- [Exercise]:
Where in the data does the word "hồng" appear? Find those lines and copy them.

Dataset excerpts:

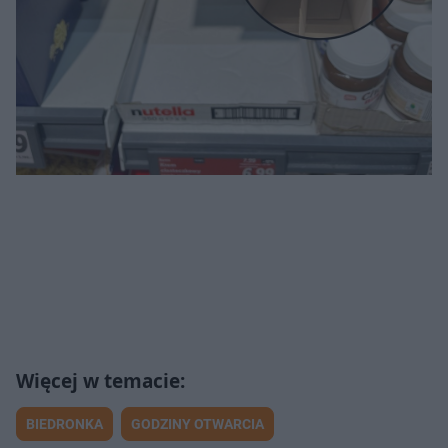
BIEDRONKA
GODZINY OTWARCIA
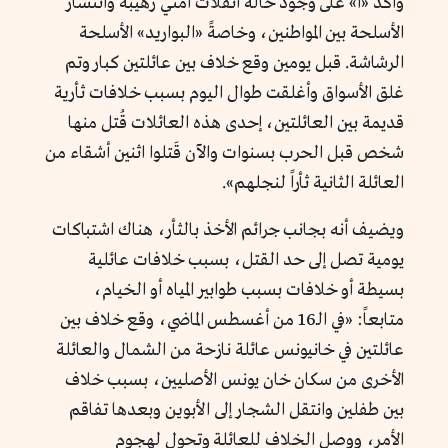
وأكد «أ» على وجود حالة انفلات أمني رهيبة وانتشار
الأسلحة بين المواطنين، وخاصةً «البواريد» الأسلحة
الرشاشة. قبل يومين وقع خلاف بين عائلتين كبار وتم
غلق الأسواق وأغلقت طوال اليوم بسبب خلافات ثأرية
قديمة بين العائلتين، إحدى هذه العائلات قُتل منها
شخص قبل الحرب بسنوات والآن قَتلوا اثنين أشقاء من
العائلة الثانية ثأراً لنجلهم».
ويضيف أنه بجانب جرائم الأخذ بالثأر، هناك اشتباكات
يومية تصل إلى حد القتل، بسبب خلافات عائلية
بسيطة أو خلافات بسبب طوابير المياه أو الخيام،
متابعاً: «في الـ16 من أغسطس الماضي، وقع خلاف بين
عائلتين في خانيونس عائلة نازحة من الشمال والعائلة
الأخرى من سكان خان يونس الأصليين، بسبب خلاف
بين طفلين وانتقل الشجار إلى الأبوين وبعدها تفاقم
الأمر، ووصل الخلاف للعائلة وتحول لهجوم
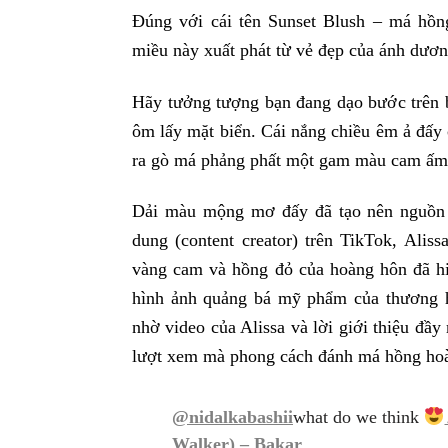
Đúng với cái tên Sunset Blush – má hồ
miều này xuất phát từ vẻ đẹp của ánh dương
Hãy tưởng tượng bạn đang dạo bước trên bã
ôm lấy mặt biển. Cái nắng chiều êm ả đấy 
ra gò má phảng phất một gam màu cam ấm,
Dải màu mộng mơ đấy đã tạo nên nguồn 
dung (content creator) trên TikTok, Alis
vàng cam và hồng đỏ của hoàng hôn đã hi
hình ảnh quảng bá mỹ phẩm của thương h
nhờ video của Alissa và lời giới thiệu đầy
lượt xem mà phong cách đánh má hồng hoàn
@nidalkabashii
what do we think
Walker) – Bakar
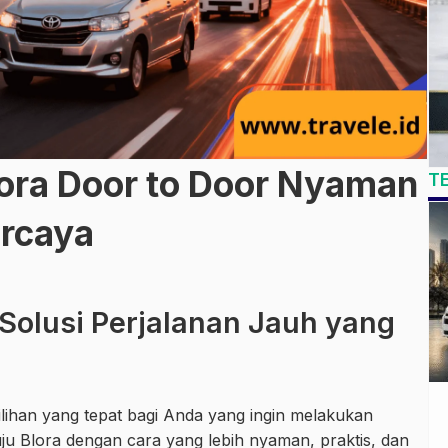
lora Door to Door Nyaman
T
ercaya
 Solusi Perjalanan Jauh yang
ilihan yang tepat bagi Anda yang ingin melakukan
u Blora dengan cara yang lebih nyaman, praktis, dan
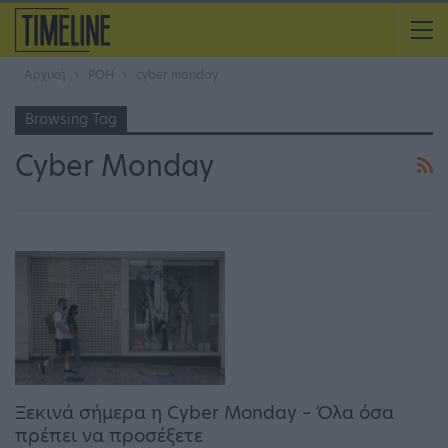
Αρχική
ΡΟΗ
cyber monday
Browsing Tag
Cyber Monday
Ξεκινά σήμερα η Cyber Monday – Όλα όσα
πρέπει να προσέξετε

- [Reply to the exercise]:
vàng cam và hồng đỏ của hoàng hôn đã hi
lượt xem mà phong cách đánh má hồng hoàn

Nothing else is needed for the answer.